Segment Start: Input records
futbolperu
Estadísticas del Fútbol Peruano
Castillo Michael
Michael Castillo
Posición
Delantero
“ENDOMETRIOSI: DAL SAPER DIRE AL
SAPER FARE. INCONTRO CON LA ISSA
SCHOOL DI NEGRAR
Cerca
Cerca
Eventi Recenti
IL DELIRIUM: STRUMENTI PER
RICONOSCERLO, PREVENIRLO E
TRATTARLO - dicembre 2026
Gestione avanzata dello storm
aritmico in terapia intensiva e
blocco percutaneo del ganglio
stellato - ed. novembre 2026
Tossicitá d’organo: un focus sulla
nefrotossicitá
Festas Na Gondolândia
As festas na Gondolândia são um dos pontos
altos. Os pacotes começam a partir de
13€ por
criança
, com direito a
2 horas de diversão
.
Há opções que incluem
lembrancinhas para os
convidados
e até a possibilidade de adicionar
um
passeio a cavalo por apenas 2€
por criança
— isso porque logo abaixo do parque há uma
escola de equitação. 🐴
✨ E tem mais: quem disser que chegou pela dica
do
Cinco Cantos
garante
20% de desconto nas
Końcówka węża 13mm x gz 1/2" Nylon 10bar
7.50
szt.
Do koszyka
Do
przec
Segment End: Input records
Segment Start: Input records
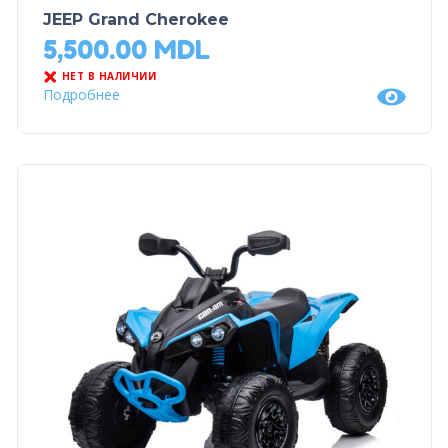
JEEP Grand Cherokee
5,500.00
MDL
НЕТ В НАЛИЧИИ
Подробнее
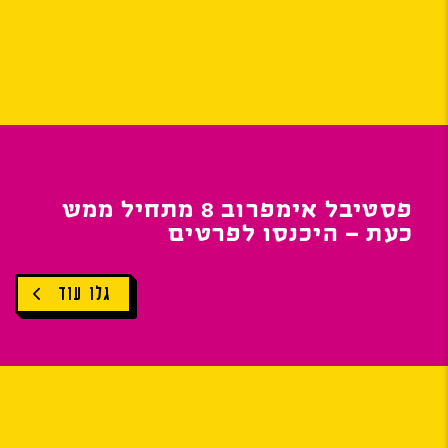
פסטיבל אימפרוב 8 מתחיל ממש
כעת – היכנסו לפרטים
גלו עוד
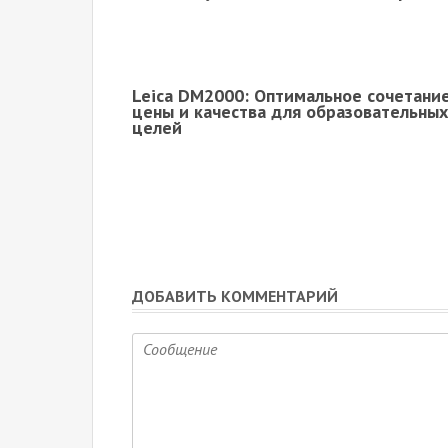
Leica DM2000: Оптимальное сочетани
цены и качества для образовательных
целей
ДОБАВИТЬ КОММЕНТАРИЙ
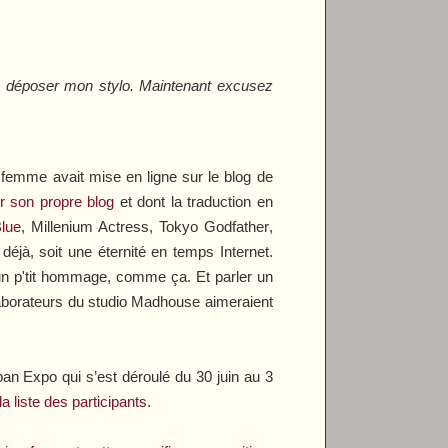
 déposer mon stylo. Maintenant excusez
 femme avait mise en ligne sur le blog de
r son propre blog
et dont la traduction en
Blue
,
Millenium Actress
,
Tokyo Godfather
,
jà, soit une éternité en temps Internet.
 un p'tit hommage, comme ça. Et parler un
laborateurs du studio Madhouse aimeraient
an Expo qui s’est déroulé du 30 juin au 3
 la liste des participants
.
Segment End: Input records
**Exercise**
Every line of the data above that includes "blog" should be listed.

**Answer section**
 femme avait mise en ligne sur le blog de
r son propre blog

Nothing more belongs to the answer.